Die Funktionalität bleibt freilich erhalten. Wie gehabt, gewährt der Caddy unkomplizierten Zustieg über die erwähnten Schiebetüren, der auf 2,76 Meter verlängerte Radstand eröffnet fürstliche Platzverhältnisse, ungemein viel Luft über dem Scheitel inklusive. Der Kofferraum nimmt 1213 Liter auf.

Dritte Sitzreihe

Auf Wunsch gibt es eine dritte Sitzreihe mit zwei zusätzlichen Sitzplätzen, die – wie auch das Gestühl in Reihe zwei – nicht nur klapp- und "wickelbar" sind, sondern sich auch flugs und flexibel ausbauen lassen. Wir haben es nicht ausprobiert, aber ein Fahrrad aufrecht zu transportieren, soll dann kein Problem sein. Speziell beim "Cargo" lässt sich eine Europalette quer ins Heck einladen.

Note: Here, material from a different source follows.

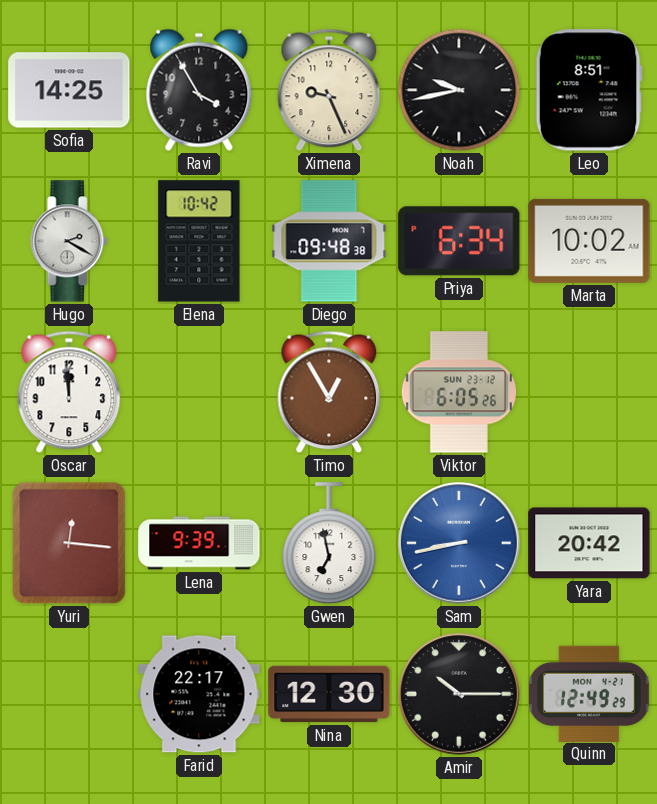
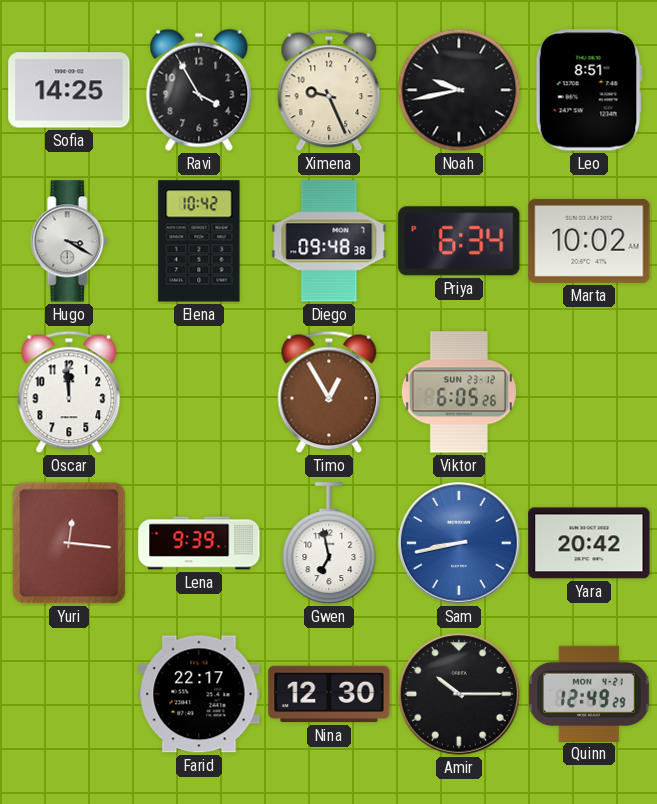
Hugo: 2:20 -> 3:20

Wer noch mehr Platz braucht, kann den Caddy Anfang 2021 auch als "Maxi" mit extrabreiten Schiebetüren ordern. Er streckt sich um 35 Zentimeter über das 4,50 Meter lange Standardmodell hinaus. Beim Cargo Maxi vergrößert sich der Laderaum von 3,1 auf 3,7 m3, durch die Schiebetüren ist eine zweite Europalette zuzuladen.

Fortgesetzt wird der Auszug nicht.